In this three-part series, we’re exploring the IG revolution currently underway including what’s driving it, how it’s impacting law firms and how automation is proving essential to achieve compliance. Read part one and two in the series here.
IG Compliance is Incredibly Complex.
Along with the dramatic growth in volume discussed in our previous post, information governance and compliance have become incredibly convoluted – particularly in highly-regulated industries.
Many information security and governance stipulations are not consistently applied across all data in a legal matter. Clients often issue different management controls and retention for their client data versus the other information involved in a legal matter.
For example, some clients are requiring law firms to confirm the return or destruction of “client-provided data” within 120 days of work on a matter, while other legal matter records may be retained for seven years.
Moreover, many clients are now defining “key data” (i.e., very sensitive client information, such as service account details, employee information or business trade secrets) to which they are assigning very exacting limitations. These limitations may include who is authorized to access it, the data’s geographic location and requirements for IT system controls (such as data encryption). They are also stipulating the technology methods used to delete the data from a firm’s IT system and confirmation methods for that deletion.
Automation is Now Essential.
In this environment, effectively instituting and following through with IG policies is a task at which few firms succeed.

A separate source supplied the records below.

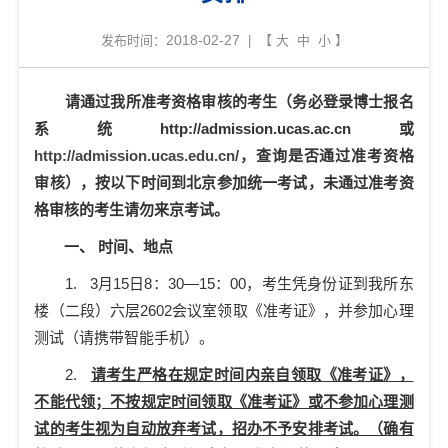
2018-02-27
发布时间：
| 【
大
中
小
】
请通过我所准考资格审核的考生（务必登录博士报名
系统
http://admission.ucas.ac.cn
或
http://admission.ucas.edu.cn/
，查询是否通过准考资格
审核），按以下时间到北京参加统一考试，未通过准考资
格审核的考生请勿来京考试。
一、
时间、地点
1.
3
月
15
日
8
：
30
—
15
：
00
，考生凭身份证到我所东
楼（二段）六层
2602
会议室领取《准考证》，并参加心理
测试（请携带智能手机）。
2.
请考生严格在规定时间内亲自领取《准考证》，
不能代领；不按规定时间领取《准考证》或不参加心理测
试的考生视为自动放弃考试，招办不予安排考试。（确有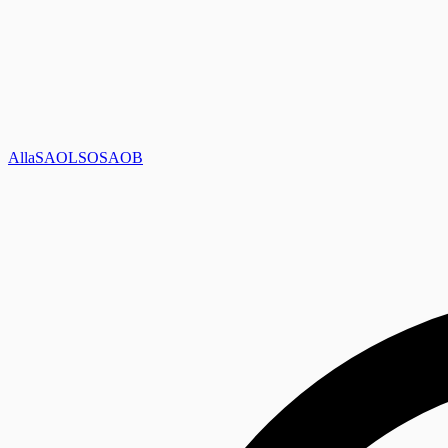
Alla
SAOL
SO
SAOB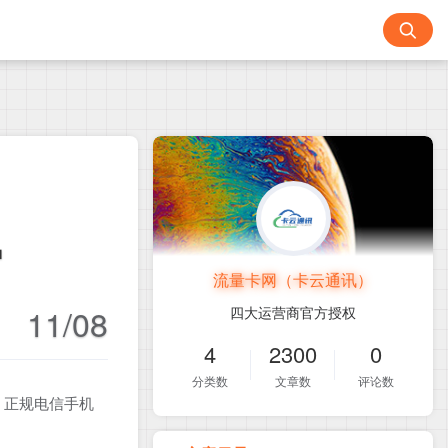
钟
流量卡网（卡云通讯）
11/08
四大运营商官方授权
4
2300
0
分类数
文章数
评论数
！正规电信手机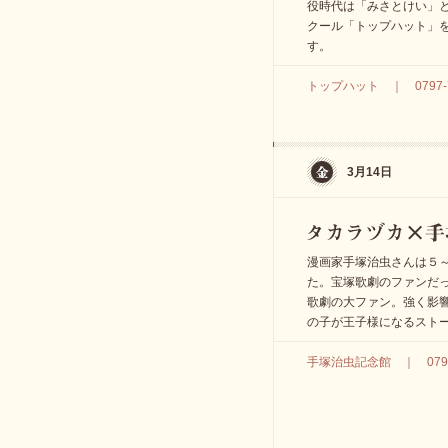
役時代は「みさとけい」
クール「トップハット」
す。
トップハット ｜ 0797-7
3月14日
漫画家手塚治虫さんは５～
た。宝塚歌劇のファンだ
歌劇の大ファン。強く影
の子が王子様になるスト
手塚治虫記念館 ｜ 0797-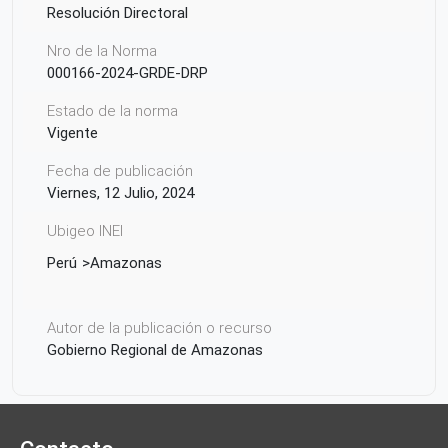
Resolución Directoral
Nro de la Norma
000166-2024-GRDE-DRP
Estado de la norma
Vigente
Fecha de publicación
Viernes, 12 Julio, 2024
Ubigeo INEI
Perú
Amazonas
Autor de la publicación o recurso
Gobierno Regional de Amazonas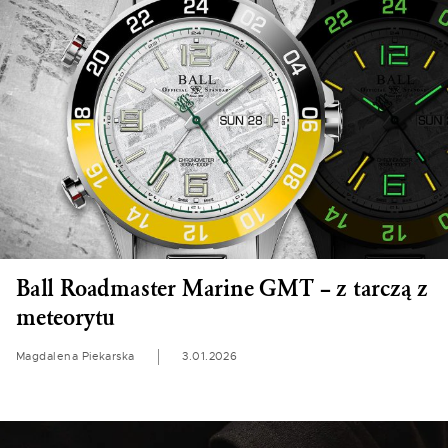
Ball Roadmaster Marine GMT – z tarczą z
meteorytu
Magdalena Piekarska
3.01.2026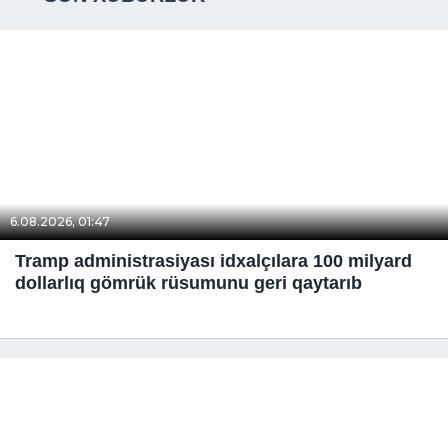
6.08.2026, 01:47
Tramp administrasiyası idxalçılara 100 milyard
dollarlıq gömrük rüsumunu geri qaytarıb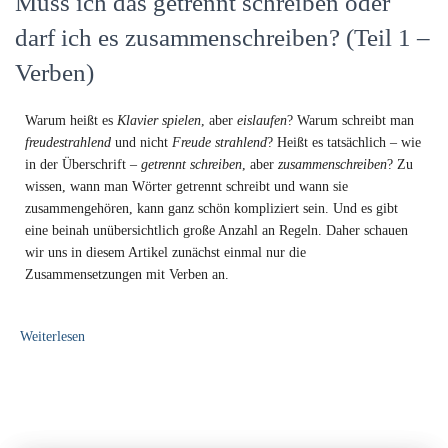
Muss ich das getrennt schreiben oder
darf ich es zusammenschreiben? (Teil 1 –
Verben)
Warum heißt es
Klavier spielen
, aber
eislaufen
? Warum schreibt man
freudestrahlend
und nicht
Freude strahlend
? Heißt es tatsächlich – wie
in der Überschrift –
getrennt schreiben
, aber
zusammenschreiben
? Zu
wissen, wann man Wörter getrennt schreibt und wann sie
zusammengehören, kann ganz schön kompliziert sein. Und es gibt
eine beinah unübersichtlich große Anzahl an Regeln. Daher schauen
wir uns in diesem Artikel zunächst einmal nur die
Zusammensetzungen mit Verben an.
Weiterlesen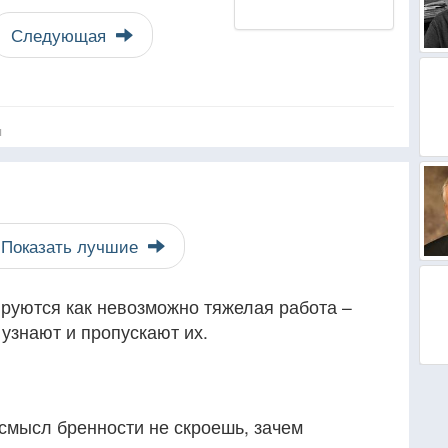
Следующая
я
Показать лучшие
руются как невозможно тяжелая работа –
узнают и пропускают их.
 смысл бренности не скроешь, зачем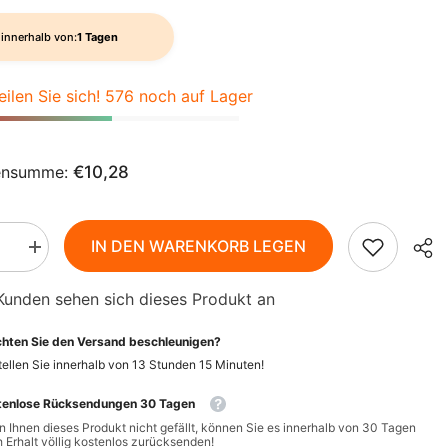
AZN
ZH-
BAM
innerhalb von:
1 Tagen
CN
BBD
eilen Sie sich! 576 noch auf Lager
CS
BDT
DA
BIF
ensumme:
€10,28
FI
BND
HI
BOB
IN DEN WARENKORB LEGEN
Menge
NL
BSD
rn
erhöhen
für
Kunden sehen sich dieses Produkt an
toffe
Ballaststoffe
BWP
PT-
chschalen)
(Wegerichschalen)
BIO
PT
BZD
hten Sie den Versand beschleunigen?
115
g
ellen Sie innerhalb von
13
Stunden
15
Minuten
!
-
EL
CAD
EKE
APOTHEKE
tenlose Rücksendungen 30 Tagen
CDF
ID
 Ihnen dieses Produkt nicht gefällt, können Sie es innerhalb von 30 Tagen
 Erhalt völlig kostenlos zurücksenden!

While some try to tackle the issue of electronic records by rolling out electronic document management solutions, these systems simply don’t address retention, much less solve the disposition problem across multiple repositories.
Ultimately, an effective IG program uses records management as its defining pillar.

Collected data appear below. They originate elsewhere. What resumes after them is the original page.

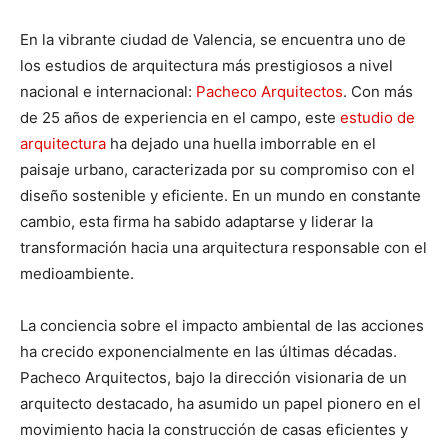
En la vibrante ciudad de Valencia, se encuentra uno de
los estudios de arquitectura más prestigiosos a nivel
nacional e internacional:
Pacheco Arquitectos
. Con más
de 25 años de experiencia en el campo, este
estudio de
arquitectura
ha dejado una huella imborrable en el
paisaje urbano, caracterizada por su compromiso con el
diseño sostenible y eficiente. En un mundo en constante
cambio, esta firma ha sabido adaptarse y liderar la
transformación hacia una arquitectura responsable con el
medioambiente.
La conciencia sobre el impacto ambiental de las acciones
ha crecido exponencialmente en las últimas décadas.
Pacheco Arquitectos, bajo la dirección visionaria de un
arquitecto destacado, ha asumido un papel pionero en el
movimiento hacia la construcción de casas eficientes y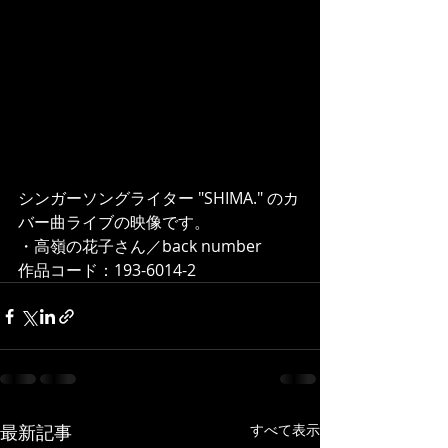
シンガーソングライター "SHIMA." のカ
バー曲ライブの映像です。  
・高嶺の花子さん／back number 
作品コード：193-6014-2
最新記事
すべて表示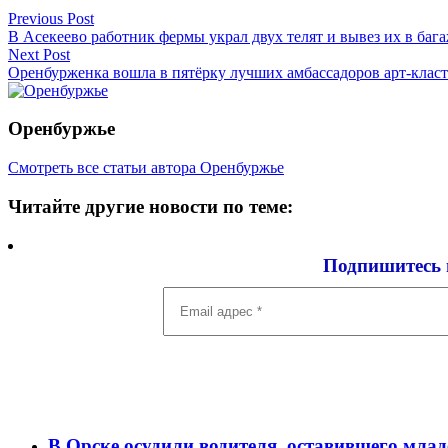
Навигация
Previous Post
В Асекеево работник фермы украл двух телят и вывез их в баг
по
Next Post
записям
Оренбурженка вошла в пятёрку лучших амбассадоров арт-клас
Оренбуржье
Смотреть все статьи автора Оренбуржье
Читайте другие новости по теме:
Подпишитесь 
Email
адрес
*
В Орске осудили водителя, оставившего млад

Today, the goal of an effective IG program is to manage and track all records in every repository. Beyond physical records and electronic documents, this even includes transactional records, such as those found in AR, AP and ERP systems.
Ideally, managing retention policies and disposition reviews should be done once in a single software system.
Retention policies need to be granular enough to apply any variations from a client’s OCG to the correct documents. Furthermore, all the steps within the software need to be automated so that nothing falls through the cracks. And, most important of all, audit trails and reporting must easily document compliance for a matter for all records and documents across all repositories.
A law firm’s best strategy for success in IG is to thoroughly vet the available IG software. Create a road map, do a proof of concept and compare the products side by side.